A cached response may contain information that user A is authorised to see but user B is not. If your cache key does not include the user's access scope, you will inadvertently expose restricted data. The cache key must encode: query hash + user access scope hash (or role). For document-level access control, the cache key must include the user's document permissions.
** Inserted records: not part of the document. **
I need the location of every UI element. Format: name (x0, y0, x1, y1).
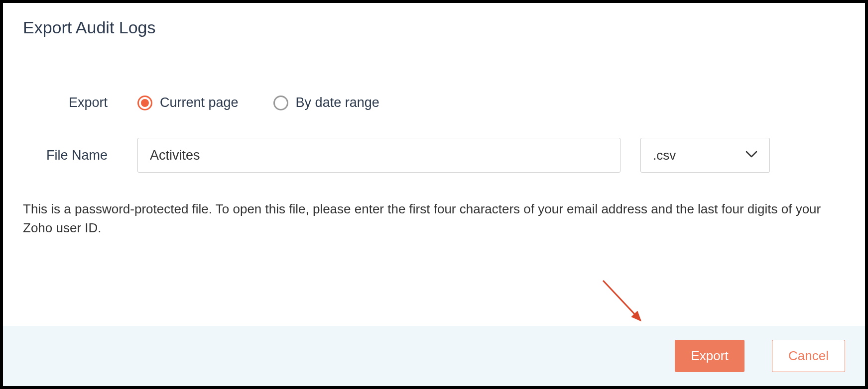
dialog-footer: Export Cancel (3, 326, 865, 386)
export-button[interactable]: Export (675, 340, 744, 372)
dialog-body: Export Current page By date range File N… (3, 50, 865, 326)
export-radio-group: Current page By date range (137, 95, 379, 110)
export-label: Export (23, 95, 137, 110)
radio-unselected-icon (273, 96, 288, 110)
file-name-row: File Name .csv (23, 138, 845, 173)
export-type-row: Export Current page By date range (23, 95, 845, 110)
radio-by-date-range[interactable]: By date range (273, 95, 379, 110)
file-extension-select[interactable]: .csv (640, 138, 770, 173)
radio-current-page[interactable]: Current page (137, 95, 239, 110)
chevron-down-icon (745, 151, 757, 160)
radio-current-page-label: Current page (160, 95, 239, 110)
file-extension-value: .csv (653, 148, 676, 163)
file-name-input-group: .csv (137, 138, 845, 173)
cancel-button[interactable]: Cancel (772, 340, 845, 372)
password-info-text: This is a password-protected file. To op… (23, 200, 845, 237)
file-name-input[interactable] (137, 138, 620, 173)
radio-selected-icon (137, 96, 152, 110)
dialog-header: Export Audit Logs (3, 3, 865, 50)
file-name-label: File Name (23, 148, 137, 163)
export-audit-logs-dialog: Export Audit Logs Export Current page By… (0, 0, 868, 389)
dialog-title: Export Audit Logs (23, 18, 845, 37)
radio-by-date-range-label: By date range (296, 95, 379, 110)
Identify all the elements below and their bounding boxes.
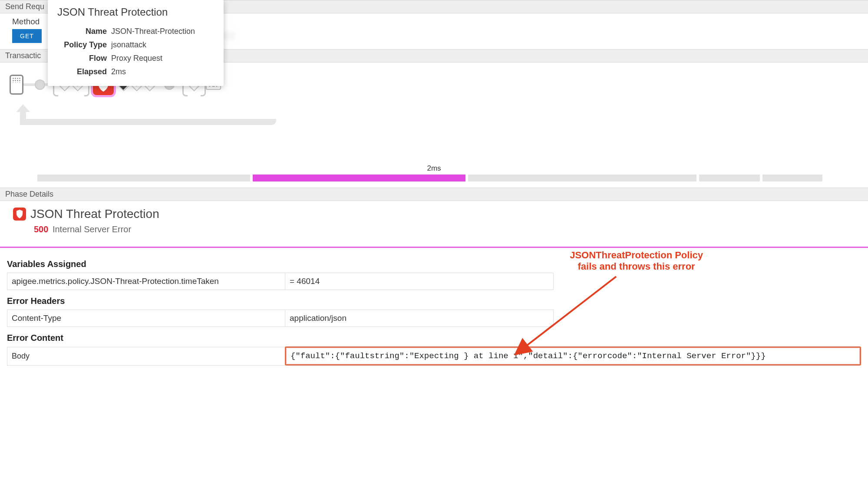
- tooltip-flow-value: Proxy Request: [111, 52, 213, 65]
- phase-details-header: Phase Details: [0, 188, 868, 201]
- header-name: Content-Type: [7, 310, 285, 327]
- timing-segment[interactable]: [699, 175, 760, 181]
- status-text: Internal Server Error: [53, 224, 131, 234]
- phase-title: JSON Threat Protection: [30, 207, 159, 221]
- table-row: apigee.metrics.policy.JSON-Threat-Protec…: [7, 273, 554, 290]
- timing-bar: 2ms: [0, 162, 868, 188]
- tooltip-arrow-icon: [119, 86, 127, 90]
- tooltip-policytype-value: jsonattack: [111, 39, 213, 51]
- variable-name: apigee.metrics.policy.JSON-Threat-Protec…: [7, 273, 285, 290]
- tooltip-elapsed-value: 2ms: [111, 66, 213, 78]
- error-headers-heading: Error Headers: [7, 296, 861, 306]
- policy-tooltip: JSON Threat Protection Name JSON-Threat-…: [48, 0, 224, 86]
- status-code: 500: [34, 224, 48, 234]
- timing-segment[interactable]: [468, 175, 696, 181]
- body-label: Body: [7, 347, 285, 366]
- timing-segment[interactable]: [762, 175, 822, 181]
- tooltip-name-key: Name: [58, 25, 110, 38]
- shield-icon: [13, 208, 26, 221]
- timing-segment[interactable]: [253, 175, 465, 181]
- response-return-arrow-icon: [15, 105, 276, 125]
- variable-value: = 46014: [285, 273, 554, 290]
- variables-assigned-heading: Variables Assigned: [7, 259, 861, 269]
- response-status: 500 Internal Server Error: [13, 224, 863, 234]
- tooltip-flow-key: Flow: [58, 52, 110, 65]
- http-method-button[interactable]: GET: [12, 29, 42, 43]
- tooltip-elapsed-key: Elapsed: [58, 66, 110, 78]
- header-value: application/json: [285, 310, 554, 327]
- table-row: Content-Type application/json: [7, 310, 554, 327]
- error-headers-table: Content-Type application/json: [7, 310, 554, 327]
- client-device-icon: [10, 75, 23, 95]
- tooltip-name-value: JSON-Threat-Protection: [111, 25, 213, 38]
- error-content-heading: Error Content: [7, 333, 861, 343]
- tooltip-title: JSON Threat Protection: [57, 6, 214, 18]
- error-body-json: {"fault":{"faultstring":"Expecting } at …: [285, 346, 861, 366]
- timing-segment[interactable]: [37, 175, 250, 181]
- timing-label: 2ms: [37, 164, 831, 173]
- flow-node[interactable]: [35, 79, 45, 90]
- tooltip-policytype-key: Policy Type: [58, 39, 110, 51]
- variables-table: apigee.metrics.policy.JSON-Threat-Protec…: [7, 273, 554, 290]
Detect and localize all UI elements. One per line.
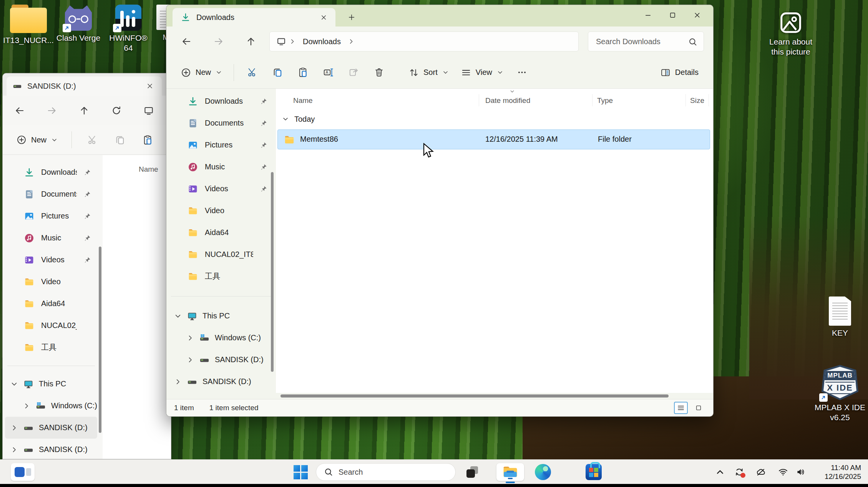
taskbar-clock[interactable]: 11:40 AM 12/16/2025 [825, 463, 861, 481]
large-icons-view-toggle[interactable] [692, 402, 705, 414]
sidebar-item-pictures[interactable]: Pictures [3, 205, 100, 227]
tree-item-sandisk-d[interactable]: SANDISK (D:) [166, 349, 276, 371]
rename-button[interactable] [316, 62, 340, 83]
paste-button[interactable] [136, 129, 159, 151]
tree-item-windows-c[interactable]: Windows (C:) [3, 395, 100, 417]
search-input[interactable] [588, 32, 704, 51]
refresh-button[interactable] [106, 100, 127, 121]
cut-button[interactable] [240, 62, 264, 83]
delete-button[interactable] [367, 62, 391, 83]
close-button[interactable] [685, 5, 709, 25]
tree-item-sandisk-d[interactable]: SANDISK (D:) [3, 439, 100, 459]
sidebar-item-videos[interactable]: Videos [166, 178, 276, 200]
documents-icon [188, 118, 198, 128]
tab-downloads[interactable]: Downloads [173, 8, 335, 27]
sidebar-item-videos[interactable]: Videos [3, 249, 100, 271]
task-view-button[interactable] [462, 463, 482, 481]
tray-volume-button[interactable] [792, 463, 809, 481]
back-button[interactable] [176, 31, 197, 52]
tray-network-button[interactable] [775, 463, 792, 481]
forward-button[interactable] [41, 100, 63, 121]
desktop-icon-mplab-x-ide[interactable]: MPLAB X IDE MPLAB X IDE v6.25 [813, 365, 867, 422]
new-button[interactable]: New [176, 62, 227, 83]
desktop-icon-it13-nucr[interactable]: IT13_NUCR... [3, 5, 54, 45]
address-location-icon[interactable] [138, 100, 159, 121]
tab-close-button[interactable] [317, 11, 330, 24]
tab-sandisk[interactable]: SANDISK (D:) [7, 76, 162, 96]
start-button[interactable] [290, 463, 310, 481]
sidebar-item-downloads[interactable]: Downloads [3, 161, 100, 183]
sidebar-scrollbar[interactable] [271, 172, 274, 372]
taskbar-search-input[interactable] [339, 468, 435, 477]
sort-button[interactable]: Sort [403, 62, 454, 83]
pictures-icon [24, 211, 34, 221]
scrollbar-thumb[interactable] [280, 394, 669, 398]
tray-overflow-button[interactable] [712, 463, 729, 481]
column-header-name[interactable]: Name [139, 165, 158, 174]
sidebar-item-music[interactable]: Music [3, 227, 100, 249]
address-bar[interactable]: Downloads [269, 31, 579, 51]
share-button[interactable] [342, 62, 365, 83]
copy-button[interactable] [266, 62, 289, 83]
search-box[interactable] [588, 31, 704, 51]
details-view-toggle[interactable] [674, 402, 688, 414]
tree-item-windows-c[interactable]: Windows (C:) [166, 327, 276, 349]
new-button[interactable]: New [11, 129, 63, 151]
tab-bar: Downloads [166, 5, 713, 27]
details-pane-button[interactable]: Details [655, 62, 704, 83]
copy-button[interactable] [108, 129, 132, 151]
sidebar-item-pictures[interactable]: Pictures [166, 134, 276, 156]
desktop-icon-hwinfo64[interactable]: HWiNFO® 64 [103, 5, 154, 53]
see-more-button[interactable] [510, 62, 534, 83]
forward-button[interactable] [208, 31, 229, 52]
tray-onedrive-button[interactable] [752, 463, 769, 481]
sidebar-item-aida64[interactable]: Aida64 [3, 293, 100, 315]
paste-button[interactable] [291, 62, 315, 83]
column-header-size[interactable]: Size [690, 96, 704, 105]
sidebar-scrollbar[interactable] [99, 247, 101, 433]
tree-item-sandisk-d[interactable]: SANDISK (D:) [166, 371, 276, 393]
taskbar-store-button[interactable] [582, 463, 606, 481]
back-button[interactable] [9, 100, 30, 121]
minimize-button[interactable] [636, 5, 660, 25]
sidebar-item-video[interactable]: Video [3, 271, 100, 293]
taskbar-search[interactable] [316, 463, 456, 481]
group-header-today[interactable]: Today [276, 111, 713, 127]
file-row-memtest86[interactable]: Memtest86 12/16/2025 11:39 AM File folde… [277, 129, 710, 149]
cut-button[interactable] [80, 129, 104, 151]
desktop-icon-key[interactable]: KEY [815, 297, 865, 338]
column-header-name[interactable]: Name [293, 96, 313, 105]
folder-icon [188, 206, 198, 216]
up-button[interactable] [73, 100, 95, 121]
taskbar-edge-button[interactable] [531, 463, 555, 481]
up-button[interactable] [240, 31, 262, 52]
folder-icon [188, 272, 198, 282]
sidebar-item-nucal02-it885[interactable]: NUCAL02_IT885 [166, 244, 276, 265]
maximize-button[interactable] [660, 5, 685, 25]
close-icon [146, 82, 154, 90]
sidebar-item-video[interactable]: Video [166, 200, 276, 222]
breadcrumb-downloads[interactable]: Downloads [299, 36, 345, 48]
tree-item-this-pc[interactable]: This PC [166, 305, 276, 327]
view-button[interactable]: View [456, 62, 509, 83]
tab-close-button[interactable] [144, 80, 156, 92]
sidebar-item-music[interactable]: Music [166, 156, 276, 178]
desktop-icon-learn-about-picture[interactable]: Learn about this picture [764, 11, 818, 57]
tree-item-sandisk-d-selected[interactable]: SANDISK (D:) [5, 417, 97, 439]
column-header-date-modified[interactable]: Date modified [485, 96, 530, 105]
new-tab-button[interactable] [344, 10, 359, 24]
column-header-type[interactable]: Type [597, 96, 613, 105]
sidebar-item-documents[interactable]: Documents [3, 183, 100, 205]
taskbar-file-explorer-button[interactable] [496, 463, 524, 481]
sidebar-item-tools[interactable]: 工具 [3, 336, 100, 358]
sidebar-item-nucal02-it885[interactable]: NUCAL02_IT885 [3, 315, 100, 336]
sidebar-item-documents[interactable]: Documents [166, 112, 276, 134]
sidebar-item-tools[interactable]: 工具 [166, 265, 276, 287]
desktop-icon-clash-verge[interactable]: Clash Verge [53, 5, 104, 43]
tree-item-this-pc[interactable]: This PC [3, 373, 100, 395]
taskbar-pinned-app-button[interactable] [11, 463, 35, 481]
tray-update-button[interactable] [731, 463, 748, 481]
sidebar-item-downloads[interactable]: Downloads [166, 90, 276, 112]
horizontal-scrollbar[interactable] [276, 393, 709, 399]
sidebar-item-aida64[interactable]: Aida64 [166, 222, 276, 244]
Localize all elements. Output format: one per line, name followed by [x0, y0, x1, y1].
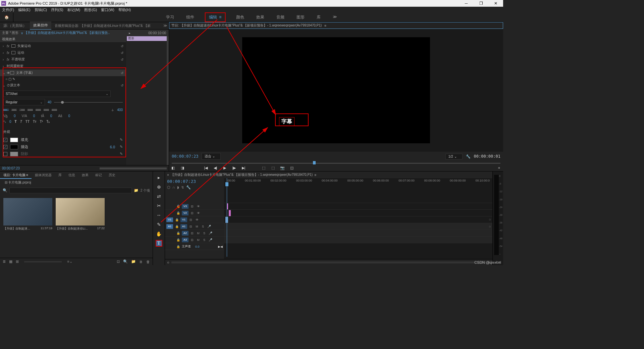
play-icon[interactable]: ▶ [222, 165, 227, 170]
hand-tool[interactable]: ✋ [156, 231, 162, 237]
ec-zoom-scrollbar[interactable] [100, 167, 167, 169]
small-caps[interactable]: Tт [33, 120, 37, 123]
comparison-icon[interactable]: ◫ [289, 165, 294, 170]
stroke-width[interactable]: 6.0 [110, 145, 115, 149]
tab-media-browser[interactable]: 媒体浏览器 [32, 171, 55, 179]
new-item-icon[interactable]: 🗎 [139, 260, 143, 264]
program-timecode[interactable]: 00:00:07:23 [172, 154, 198, 159]
type-tool[interactable]: T [156, 240, 162, 247]
playhead[interactable] [227, 178, 227, 257]
tab-info[interactable]: 信息 [65, 171, 78, 179]
add-button-icon[interactable]: + [496, 165, 502, 170]
step-fwd-icon[interactable]: |▶ [231, 165, 237, 170]
delete-icon[interactable]: 🗑 [146, 260, 150, 264]
wk-more[interactable]: ≫ [331, 12, 338, 22]
timeline-tracks[interactable]: ○ ○ [224, 190, 492, 259]
shadow-checkbox[interactable] [3, 152, 7, 156]
tab-project[interactable]: 项目: 卡片电脑 ≡ [0, 171, 32, 179]
fill-checkbox[interactable]: ✓ [3, 138, 7, 142]
font-weight-dropdown[interactable]: Regular⌄ [3, 99, 45, 105]
lift-icon[interactable]: ⬚ [261, 165, 266, 170]
ec-row-remap[interactable]: ›时间重映射 [0, 63, 126, 69]
ec-row-opacity[interactable]: ›fx不透明度↺ [0, 56, 126, 63]
align-left[interactable] [3, 107, 9, 112]
tab-audio-mixer[interactable]: 音频剪辑混合器: 【升级】自制超迷你Linux卡片电脑"Plus"& 【新 [51, 22, 154, 30]
track-a3-header[interactable]: 🔒A3⊟MS🎤 [165, 237, 224, 243]
leading[interactable]: 0 [50, 114, 52, 118]
thumb-size-slider[interactable] [24, 261, 62, 262]
panel-close[interactable]: ≫ [163, 23, 167, 28]
clip[interactable] [229, 210, 231, 216]
maximize-button[interactable]: ❐ [474, 0, 488, 7]
menu-edit[interactable]: 编辑(E) [18, 7, 31, 12]
ripple-tool[interactable]: ⇄ [156, 193, 162, 200]
subtitle-text[interactable]: 字幕 [279, 117, 294, 126]
find-icon[interactable]: 🔍 [123, 259, 128, 264]
track-v2-header[interactable]: 🔒V2⊟👁 [165, 210, 224, 216]
icon-view-icon[interactable]: ▦ [9, 259, 12, 264]
align-justify-all[interactable] [52, 107, 57, 112]
linked-sel-icon[interactable]: ∩ [172, 185, 175, 190]
tracking2[interactable]: 0 [33, 114, 35, 118]
extract-icon[interactable]: ⬚ [270, 165, 276, 170]
wk-color[interactable]: 颜色 [235, 12, 246, 22]
tracking[interactable]: 0 [14, 114, 16, 118]
project-item[interactable]: 【升级】自制超迷你Li...17:22 [56, 198, 105, 231]
marker-icon[interactable]: ◗ [177, 185, 179, 190]
wk-editing[interactable]: 编辑 ≡ [205, 12, 226, 22]
automate-icon[interactable]: ⊡ [117, 259, 120, 264]
track-v1-header[interactable]: V1🔒V1⊟👁 [165, 216, 224, 223]
font-size[interactable]: 40 [48, 100, 51, 104]
shadow-eyedropper-icon[interactable]: ✎ [120, 152, 123, 156]
project-search[interactable] [9, 188, 132, 193]
shadow-color[interactable] [10, 152, 18, 156]
ec-row-text[interactable]: ⌄👁 文本 (字幕)↺ [0, 69, 126, 76]
zoom-fit-dropdown[interactable]: 适合 ⌄ [202, 153, 221, 160]
settings-icon[interactable]: 🔧 [466, 154, 471, 159]
tab-effects[interactable]: 效果 [78, 171, 92, 179]
fill-color[interactable] [10, 138, 18, 142]
stroke-checkbox[interactable]: ✓ [3, 145, 7, 149]
font-family-dropdown[interactable]: STXihei⌄ [3, 91, 111, 97]
faux-italic[interactable]: T [20, 120, 22, 123]
ec-row-source-text[interactable]: ⌄⏱ 源文本↺ [0, 82, 126, 89]
ec-row-transform[interactable]: ›fx运动↺ [0, 49, 126, 56]
new-bin-icon[interactable]: 📁 [131, 259, 136, 264]
program-monitor[interactable]: 字幕 [169, 29, 503, 152]
menu-graphics[interactable]: 图形(G) [84, 7, 97, 12]
project-item[interactable]: 【升级】自制超迷...11:37:19 [3, 198, 52, 231]
align-justify-last-right[interactable] [44, 107, 49, 112]
export-frame-icon[interactable]: 📷 [280, 165, 285, 170]
program-scrubber[interactable] [172, 161, 500, 164]
leading2[interactable]: 0 [68, 114, 70, 118]
freeform-view-icon[interactable]: ⊞ [16, 259, 19, 264]
menu-marker[interactable]: 标记(M) [67, 7, 80, 12]
align-right[interactable] [19, 107, 25, 112]
slip-tool[interactable]: ↔ [156, 212, 162, 218]
align-justify-last-left[interactable] [28, 107, 33, 112]
list-view-icon[interactable]: ≣ [3, 259, 6, 264]
ec-scrollbar[interactable] [167, 36, 169, 165]
wk-graphics[interactable]: 图形 [295, 12, 306, 22]
snap-icon[interactable]: ⬡ [167, 185, 170, 190]
all-caps[interactable]: TT [25, 120, 30, 123]
stroke-color[interactable] [10, 145, 18, 149]
tab-effect-controls[interactable]: 效果控件 [30, 21, 51, 30]
track-master-header[interactable]: 🔒主声道 0.0▶◀ [165, 243, 224, 250]
go-to-in-icon[interactable]: |◀ [203, 165, 209, 170]
home-button[interactable]: 🏠 [0, 13, 13, 22]
track-select-tool[interactable]: ⊕ [156, 184, 162, 190]
wk-libraries[interactable]: 库 [315, 12, 322, 22]
mark-out-icon[interactable]: ◨ [180, 165, 185, 170]
superscript[interactable]: T¹ [40, 120, 43, 123]
font-size-slider[interactable] [54, 102, 123, 103]
razor-tool[interactable]: ✂ [156, 202, 162, 209]
menu-sequence[interactable]: 序列(S) [51, 7, 63, 12]
menu-file[interactable]: 文件(F) [2, 7, 14, 12]
timeline-ruler[interactable]: :00:0000:01:00:0000:02:00:00 00:03:00:00… [224, 178, 492, 190]
fill-eyedropper-icon[interactable]: ✎ [120, 138, 123, 142]
wk-effects[interactable]: 效果 [255, 12, 266, 22]
sort-icon[interactable]: ≡⌄ [67, 259, 72, 264]
align-center[interactable] [11, 107, 17, 112]
tab-history[interactable]: 历史 [105, 171, 119, 179]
Never use a global semantic cache for multi-tenant systems without scope isolation.

# Correct cache key construction for multi-tenant systems

def build_cache_key(query: str, user: User) -> str:

scope_hash = hash(sorted(user.document_permissions))

query_embedding = embed(query)

return f"{scope_hash}:{query_embedding_hash}"

# Single-tenant or all-users-same-access systems can use query hash alone

# def build_cache_key(query: str) -> str:

# return hash(query) # only safe if all users have identical access

What Not to Cache

  • Personalised responses — answers that depend on user-specific data from memory or profile
  • Time-sensitive data — anything involving current prices, availability, live status, or "today"
  • Responses that include the user's own PII — caching creates additional retention obligations
  • Agentic action outputs — actions have side effects; returning a cached "I sent the email" response without actually sending it is worse than no cache
  • Low-volume unique queries — caching overhead (embedding, lookup) costs more than the LLM call for one-off queries

Checklist: Do You Understand This?

  • What is the difference between native prompt caching and semantic caching — when do you use each?
  • What is the minimum prefix length for Anthropic prompt caching to activate, and what is the cost of a cache read vs a cache write?
  • Why must dynamic content (dates, user names) appear after the cached prefix — not before it?
  • What is the false positive risk in semantic caching, and how do you mitigate it?
  • What five events should trigger cache invalidation — and which cache type is affected by each?
  • How must the cache key be constructed in a multi-tenant system to prevent access control violations?